Methods: Bioengineered vessels were created and implanted between the carotid artery and the external jugular vein of female sheep (n=5). Using a high efficiency isolation procedure, autologous endothelial progenitor cells were collected from peripheral blood of each animal and differentiated in culture into mature endothelial cells. Endothelial phenotype was confirmed using immunohistochemistry (IHC) for differentiation markers. Cells were then seeded on the lumen of collagen-based vascular scaffolds and conditioned to pulsatile flow and pressure for two weeks in a bioreactor. Bioengineered vessels were then sutured end-to-side to the carotid artery and jugular vein. Graft patency, hemodynamics, and geometry were characterized with serial duplex ultrasonography. Grafts were then retrieved at 1 and 2 months and assessed histologically for matrix remodeling, host response and tissue maturation.
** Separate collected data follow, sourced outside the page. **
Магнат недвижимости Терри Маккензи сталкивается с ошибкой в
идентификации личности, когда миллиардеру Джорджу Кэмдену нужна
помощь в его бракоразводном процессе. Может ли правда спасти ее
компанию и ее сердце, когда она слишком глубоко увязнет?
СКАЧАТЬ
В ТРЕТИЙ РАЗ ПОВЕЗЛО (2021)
Results: A mean of 444 autologous endothelial progenitor colonies were obtained from each sheep. Transition from CD133+ progenitors to mature endothelial cells expressing vWf, lectin and eNOS was documented using IHC. After 2 weeks of bioreactor pre-conditioning, grafts demonstrated a monolayer of endothelial cells on the lumen surface. Following implantation grafts maintained structural integrity without significant dilation or constrictive remodeling on duplex imaging over time . Healed engineered grafts tolerated needle cannulation three times per week for one month prior to explantation. Histological analysis demonstrated modest repopulation of the vascular scaffold with host cells expressing smooth muscle markers at one month but significant repopulation of the engineered graft wall at 2 months.
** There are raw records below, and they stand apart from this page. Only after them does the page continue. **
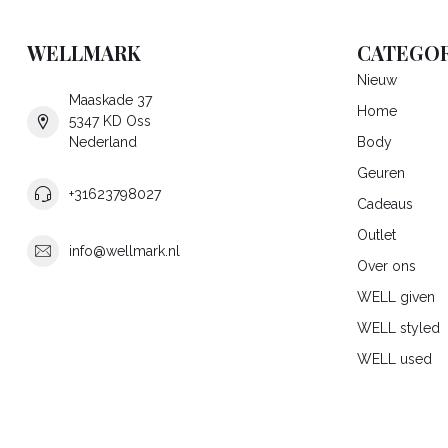
WELLMARK
CATEGOR
Nieuw
Maaskade 37
Home
5347 KD Oss
Nederland
Body
Geuren
+31623798027
Cadeaus
Outlet
info@wellmark.nl
Over ons
WELL given
WELL styled
WELL used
Conclusions: Through tissue engineering we have created autologous blood vessels as a viable substitute for prosthetic grafts in a preclinical model of hemodialysis access. These vessels maintained structural integrity and geometry in a high flow environment with repeated percutaneous needle access out to two months. The use of bioengineered blood vessels as an arteriovenous bypass graft is indeed feasible and studies to explore long term patency of these grafts are underway.